At this point, since we have a single variable, the dataset attributes and the variable attributes are the same.

## 17.2.2 Subsetting
An xarray.DataArray is a multi-dimensional array with laballed dimensions. To select data from it we need to specify which subsets along each dimension we are interested in. We can specify the data we need from each dimension either by relying on the dimension’s positions (dimension lookup by position) or by calling each dimension by its name (dimension lookup by name). Let’s see some examples.

Example

Suppose we want to know what was the temperature recorded by the weather station located at 40°0′N 80°0′E on September 1st, 2022.

## Dimension lookup by position

When we want to rely on the position of the dimensions in the xarray.DataArray, we need to remember that lat is the first dimension, lon is the second, and date the third.

Then, we can then access the values along each dimension in two ways:

- by integer: the exact same as a np.array. Use the locator brackets [] and “simply” remember that:

In [19]:
# access dimensions by position, then use integers for indexing
temp[0,3,2] 
# 0 is the first layer aka day 1, 3 is 0,1,2,3 to get to 40 lat, then 0,1,2 for long

- by label: same as pandas. We use the .loc[] locator to look up a specific coordiante at each position (which represents a dimension):

In [14]:
# access dimensions by position, then use labels for indexing
temp.loc['2022-09-01', 40, 80] # 40 degrees north, 80 degrees east

For datasets with dozens of dimensions, it can be confusing to remember which dimensions go where.

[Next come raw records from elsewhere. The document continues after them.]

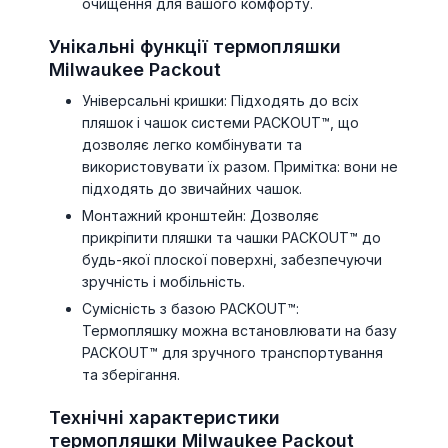
очищення для вашого комфорту.
Унікальні функції термопляшки
Milwaukee Packout
Універсальні кришки: Підходять до всіх
пляшок і чашок системи PACKOUT™, що
дозволяє легко комбінувати та
використовувати їх разом. Примітка: вони не
підходять до звичайних чашок.
Монтажний кронштейн: Дозволяє
прикріпити пляшки та чашки PACKOUT™ до
будь-якої плоскої поверхні, забезпечуючи
зручність і мобільність.
Сумісність з базою PACKOUT™:
Термопляшку можна встановлювати на базу
PACKOUT™ для зручного транспортування
та зберігання.
Технічні характеристики
термопляшки Milwaukee Packout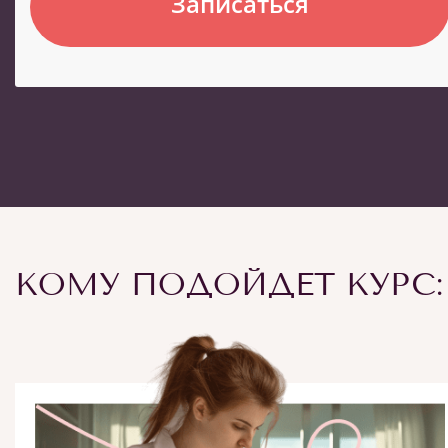
Записаться
КОМУ ПОДОЙДЕТ КУРС: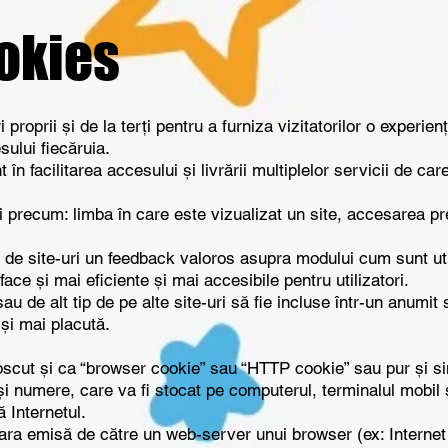
ookies
proprii și de la terți pentru a furniza vizitatorilor o experi
sului fiecăruia.
în facilitarea accesului și livrării multiplelor servicii de car
precum: limba în care este vizualizat un site, accesarea pre
 de site-uri un feedback valoros asupra modului cum sunt utili
ă face și mai eficiente și mai accesibile pentru utilizatori.
u de alt tip de pe alte site-uri să fie incluse într-un anumit
și mai placută.
scut și ca “browser cookie” sau “HTTP cookie” sau pur și sim
 și numere, care va fi stocat pe computerul, terminalul mobil
 Internetul.
citara emisă de către un web-server unui browser (ex: Interne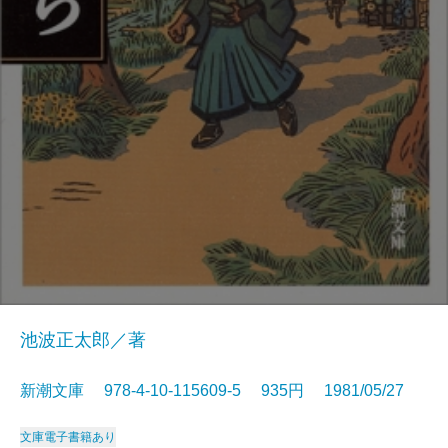
池波正太郎／著
新潮文庫 978-4-10-115609-5 935円 1981/05/27
文庫
電子書籍あり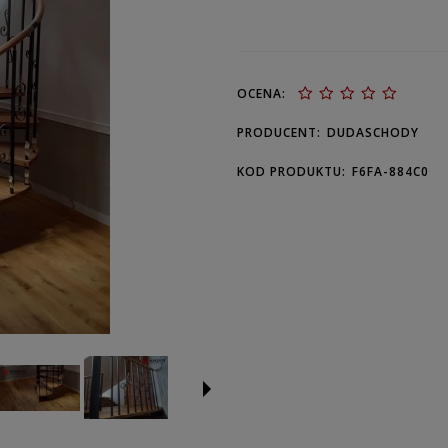
OCENA:
PRODUCENT:
DUDASCHODY
KOD PRODUKTU:
F6FA-884C0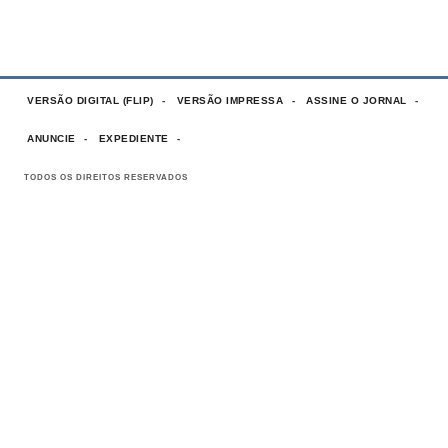
VERSÃO DIGITAL (FLIP)
VERSÃO IMPRESSA
ASSINE O JORNAL
ANUNCIE
EXPEDIENTE
TODOS OS DIREITOS RESERVADOS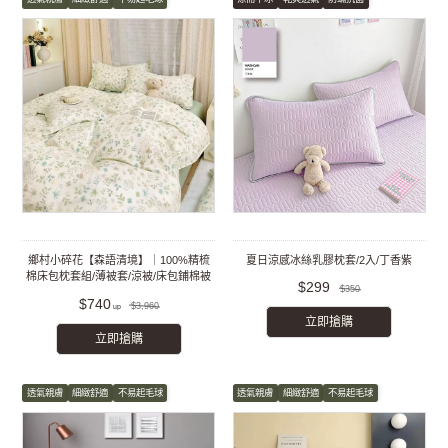
鄉村小碎花【森語清境】｜100%精梳
夏日涼感冰絲乳膠枕套/2入/丁香紫
棉床包枕套組/薄被套/涼被/床包鋪棉被
$299
$350
套組
$740
$3,960
立即搶購
立即搶購
透氣親膚
細緻舒適
不易起毛球
透氣親膚
細緻舒適
不易起毛球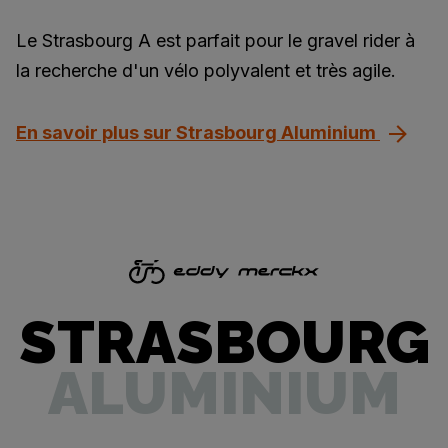
Le Strasbourg A est parfait pour le gravel rider à
la recherche d'un vélo polyvalent et très agile.
En savoir plus sur Strasbourg Aluminium
STRASBOURG
ALUMINIUM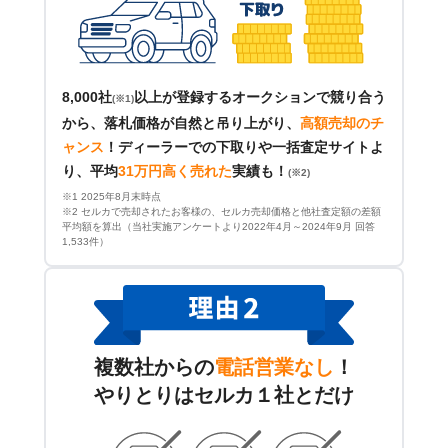
8,000社
以上が登録するオークションで競り合う
(※1)
から、落札価格が自然と吊り上がり、
高額売却のチ
ャンス
！
ディーラーでの下取りや一括査定サイトよ
り、平均
31万円高く売れた
実績も！
(※2)
※1 2025年8月末時点
※2 セルカで売却されたお客様の、セルカ売却価格と他社査定額の差額
平均額を算出（当社実施アンケートより2022年4月～2024年9月 回答
1,533件）
複数社からの
電話営業なし
！
やりとりはセルカ１社とだけ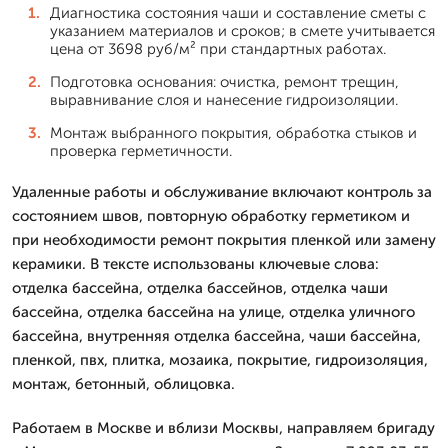
Диагностика состояния чаши и составление сметы с
указанием материалов и сроков; в смете учитывается
цена от 3698 руб/м² при стандартных работах.
Подготовка основания: очистка, ремонт трещин,
выравнивание слоя и нанесение гидроизоляции.
Монтаж выбранного покрытия, обработка стыков и
проверка герметичности.
Удаленные работы и обслуживание включают контроль за
состоянием швов, повторную обработку герметиком и
при необходимости ремонт покрытия пленкой или замену
керамики. В тексте использованы ключевые слова:
отделка бассейна, отделка бассейнов, отделка чаши
бассейна, отделка бассейна на улице, отделка уличного
бассейна, внутренняя отделка бассейна, чаши бассейна,
пленкой, пвх, плитка, мозаика, покрытие, гидроизоляция,
монтаж, бетонный, облицовка.
Работаем в Москве и вблизи Москвы, направляем бригаду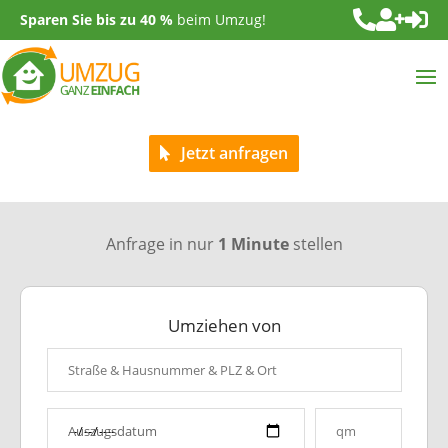



Sparen Sie bis zu 40 %
beim Umzug!
Jetzt anfragen
Anfrage in nur
1 Minute
stellen
Umziehen von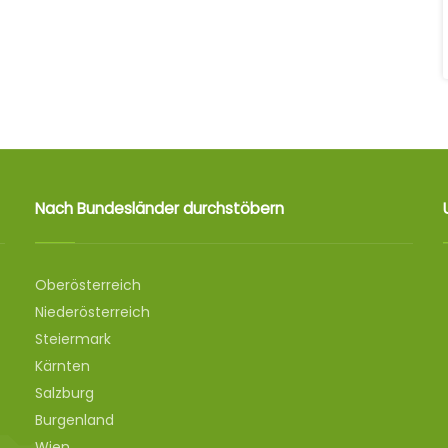
Nach Bundesländer durchstöbern
Oberösterreich
Niederösterreich
Steiermark
Kärnten
Salzburg
Burgenland
Wien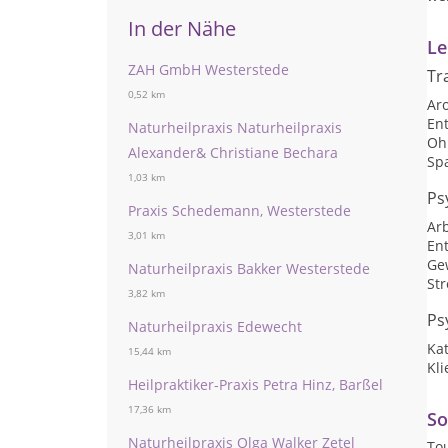
In der Nähe
Le
ZAH GmbH Westerstede
Tr
0,52 km
Ar
Ent
Naturheilpraxis Naturheilpraxis
Oh
Alexander& Christiane Bechara
Sp
1,03 km
Ps
Praxis Schedemann, Westerstede
Arb
3,01 km
En
Ge
Naturheilpraxis Bakker Westerstede
St
3,82 km
Ps
Naturheilpraxis Edewecht
Ka
15,44 km
Kli
Heilpraktiker-Praxis Petra Hinz, Barßel
17,36 km
So
Naturheilpraxis Olga Walker Zetel
Tou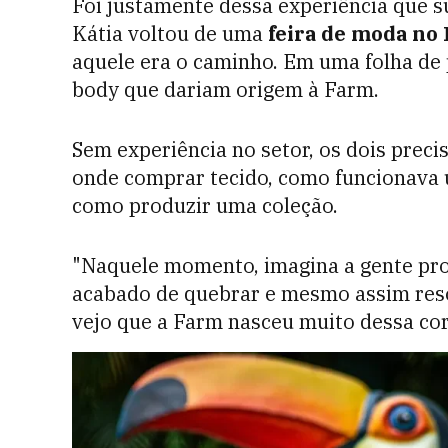
Foi justamente dessa experiência que su
Kátia voltou de uma
feira de moda no
aquele era o caminho. Em uma folha de
body que dariam origem à Farm.
Sem experiência no setor, os dois prec
onde comprar tecido, como funcionava u
como produzir uma coleção.
"Naquele momento, imagina a gente pro
acabado de quebrar e mesmo assim resol
vejo que a Farm nasceu muito dessa cor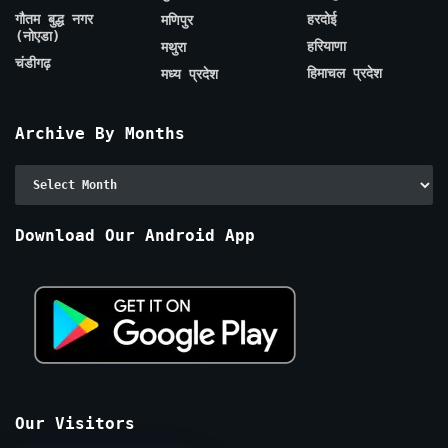
गौतम बुद्ध नगर
हरदोई
मणिपुर
(नोएडा)
हरियाणा
मथुरा
चंडीगढ़
हिमाचल प्रदेश
मध्य प्रदेश
Archive By Months
Archive
By
Months
Download Our Android App
Our Visitors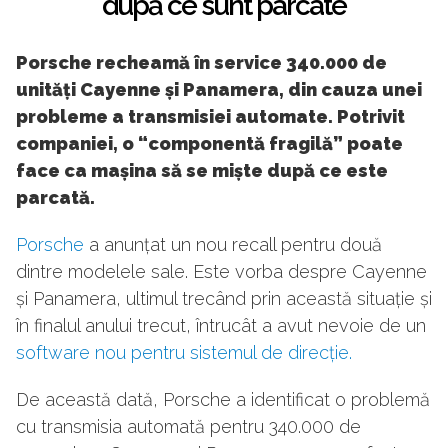
după ce sunt parcate
Porsche recheamă în service 340.000 de
unități Cayenne și Panamera, din cauza unei
probleme a transmisiei automate. Potrivit
companiei, o “componentă fragilă” poate
face ca mașina să se miște după ce este
parcată.
Porsche
a anunțat un nou recall pentru două
dintre modelele sale. Este vorba despre Cayenne
și Panamera, ultimul trecând prin această situație și
în finalul anului trecut, întrucât a avut nevoie de un
software nou pentru sistemul de direcție.
De această dată, Porsche a identificat o problemă
cu transmisia automată pentru 340.000 de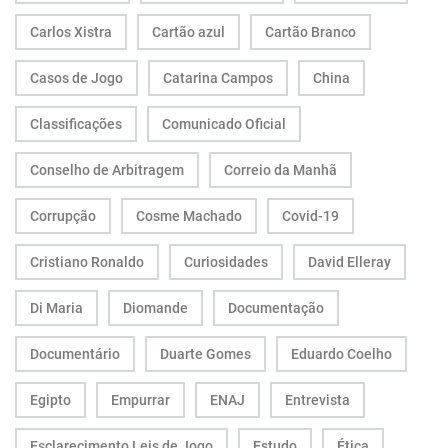
Carlos Xistra
Cartão azul
Cartão Branco
Casos de Jogo
Catarina Campos
China
Classificações
Comunicado Oficial
Conselho de Arbitragem
Correio da Manhã
Corrupção
Cosme Machado
Covid-19
Cristiano Ronaldo
Curiosidades
David Elleray
Di Maria
Diomande
Documentação
Documentário
Duarte Gomes
Eduardo Coelho
Egipto
Empurrar
ENAJ
Entrevista
Esclarecimento Leis de Jogo
Estudo
Ética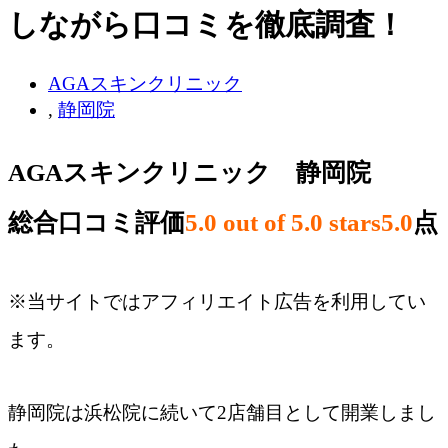
しながら口コミを徹底調査！
AGAスキンクリニック
,
静岡院
AGAスキンクリニック 静岡院
総合口コミ評価
5.0 out of 5.0 stars
5.0
点
※当サイトではアフィリエイト広告を利用してい
ます。
静岡院は浜松院に続いて2店舗目として開業しまし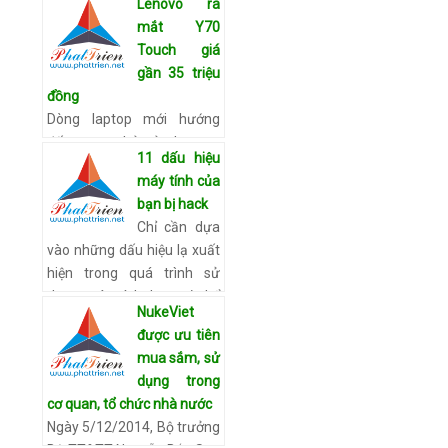
Lenovo ra
trong việc đếm các website
mắt Y70
sống và chết. Bài viết được
Touch giá
đăng tải lại từ …
Xem chi
gần 35 triệu
tiết
đồng
Dòng laptop mới hướng
đến game thủ của Lenovo
11 dấu hiệu
vừa ra mắt chính thức tại
máy tính của
Việt Nam. Bài viết được
bạn bị hack
đăng tải lại từ báo
Chỉ cần dựa
VnExpress. Lenovo Y70
vào những dấu hiệu lạ xuất
Touch mỏ…
Xem chi tiết
hiện trong quá trình sử
dụng máy tính, bạn có thể
NukeViet
biết được máy của bạn đã
được ưu tiên
và đang bị tấn công để tìm
mua sắm, sử
cách khắ…
Xem chi tiết
dụng trong
cơ quan, tổ chức nhà nước
Ngày 5/12/2014, Bộ trưởng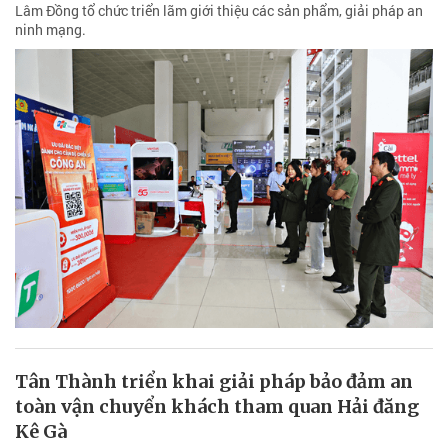
Lâm Đồng tổ chức triển lãm giới thiệu các sản phẩm, giải pháp an
ninh mạng.
Tân Thành triển khai giải pháp bảo đảm an
toàn vận chuyển khách tham quan Hải đăng
Kê Gà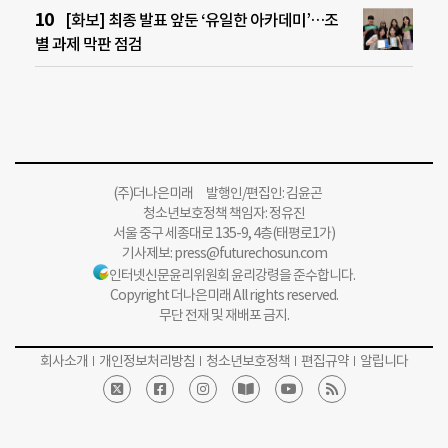
[화보] 최종 발표 앞둔 ‘유일한 아카데미’…조
별 과제 막판 점검
(주)더나은미래 발행인/편집인: 김윤곤
청소년보호정책 책임자: 정유진
서울 중구 세종대로 135-9, 4층(태평로1가)
기사제보:
press@futurechosun.com
인터넷신문윤리위원회 윤리강령을 준수합니다.
Copyright 더나은미래 All rights reserved.
무단 전재 및 재배포 금지.
회사소개
개인정보처리방침
청소년보호정책
편집규약
알립니다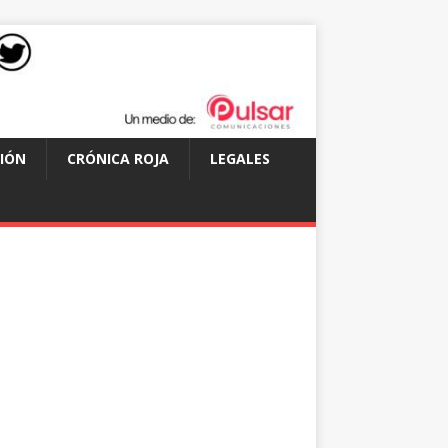
IÓN
CRÓNICA ROJA
LEGALES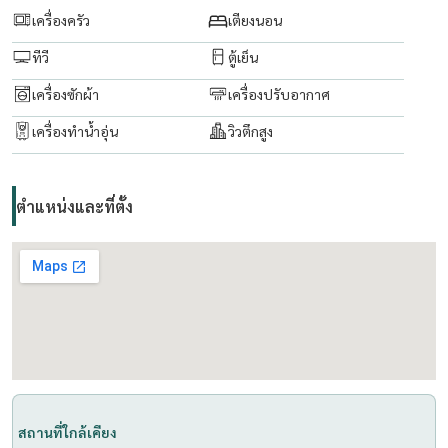
( line ID : @livingbkk ) please put " @ "
เครื่องครัว
เตียงนอน
ทีวี
ตู้เย็น
line :
https://lin.ee/boiktJ6
เครื่องซักผ้า
เครื่องปรับอากาศ
Email:
maturod1218@gmail.com
เครื่องทำน้ำอุ่น
วิวตึกสูง
www. thelivingbkk.com (บริษัท เดอะ ลิฟวิ่งแบงค็อก จำกัด)
ที่ปรึกษาและบริการ ซื้อ-ขาย-เช่า อสังหาริมทรัพย์ ยินดีให้บริการค่ะ
ตำแหน่งและที่ตั้ง
สถานที่ใกล้เคียง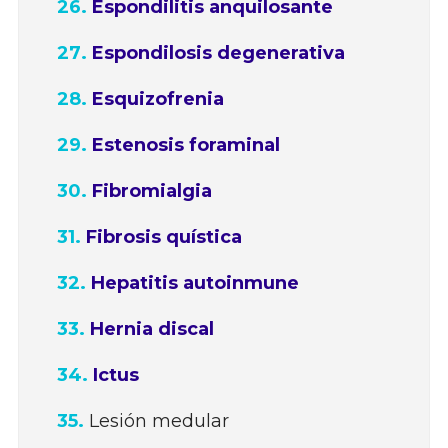
Espondilitis anquilosante
Espondilosis degenerativa
Esquizofrenia
Estenosis foraminal
Fibromialgia
Fibrosis quística
Hepatitis autoinmune
Hernia discal
Ictus
Lesión medular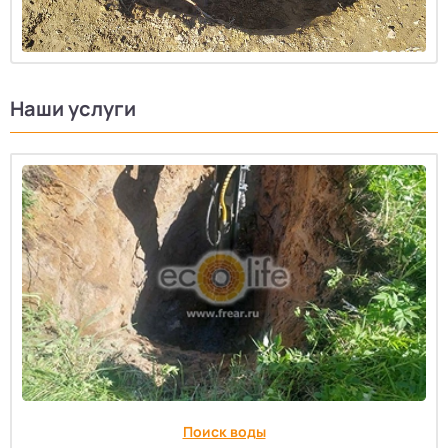
Наши услуги
Поиск воды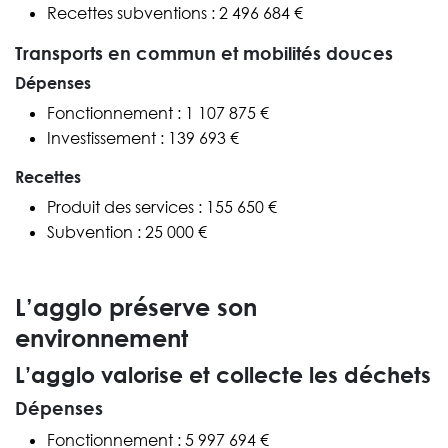
Recettes subventions : 2 496 684 €
Transports en commun et mobilités douces
Dépenses
Fonctionnement : 1 107 875 €
Investissement : 139 693 €
Recettes
Produit des services : 155 650 €
Subvention : 25 000 €
L’agglo préserve son
environnement
L’agglo valorise et collecte les déchets
Dépenses
Fonctionnement : 5 997 694 €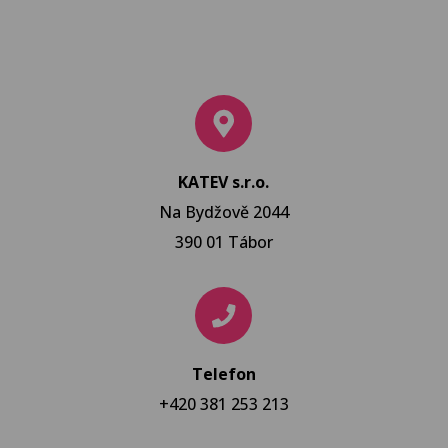
KATEV s.r.o.
Na Bydžově 2044
390 01 Tábor
Telefon
+420 381 253 213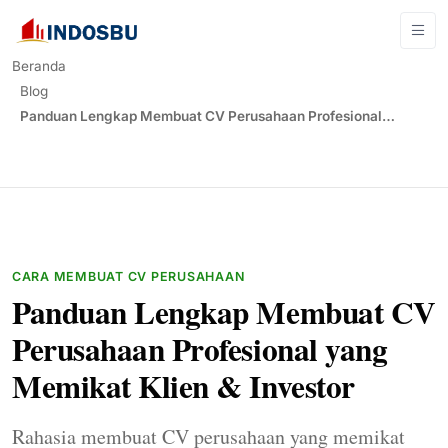
Beranda
Blog
Panduan Lengkap Membuat CV Perusahaan Profesional…
CARA MEMBUAT CV PERUSAHAAN
Panduan Lengkap Membuat CV
Perusahaan Profesional yang
Memikat Klien & Investor
Rahasia membuat CV perusahaan yang memikat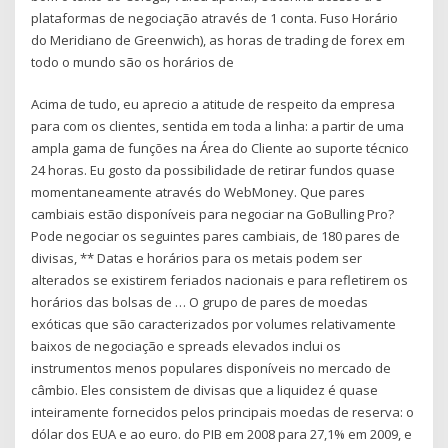
plataformas de negociação através de 1 conta. Fuso Horário
do Meridiano de Greenwich), as horas de trading de forex em
todo o mundo são os horários de
Acima de tudo, eu aprecio a atitude de respeito da empresa
para com os clientes, sentida em toda a linha: a partir de uma
ampla gama de funções na Área do Cliente ao suporte técnico
24 horas. Eu gosto da possibilidade de retirar fundos quase
momentaneamente através do WebMoney. Que pares
cambiais estão disponíveis para negociar na GoBulling Pro?
Pode negociar os seguintes pares cambiais, de 180 pares de
divisas, ** Datas e horários para os metais podem ser
alterados se existirem feriados nacionais e para refletirem os
horários das bolsas de … O grupo de pares de moedas
exóticas que são caracterizados por volumes relativamente
baixos de negociação e spreads elevados inclui os
instrumentos menos populares disponíveis no mercado de
câmbio. Eles consistem de divisas que a liquidez é quase
inteiramente fornecidos pelos principais moedas de reserva: o
dólar dos EUA e ao euro. do PIB em 2008 para 27,1% em 2009, e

## Dimension lookup by name

We can also use the dimension names to subset data, without the need to remember which dimensions goes where In this case, there are still two ways of selecting data along a dimension:

- by integer: we specify the integer location of the data we want along each dimension:


In [15]:
# acess dimensions by name, then use integers for indexing
temp.isel(time=0, lon=2, lat=3)

- by label: we use the coordinate values we want to get!

In [18]:
# access dimensions by name, then use labels for indexing
temp.sel(time='2022-09-01', lat=40, lon=80)

Notice that the result of this indexing is a 1x1 xarray.DataArray. This is because operations on an xarray.DataArray always return another xarray.DataArray. In particular, operations returning scalar values will also produce xarray objects, so we need to cast them as numbers manually. See xarray.DataArray.item.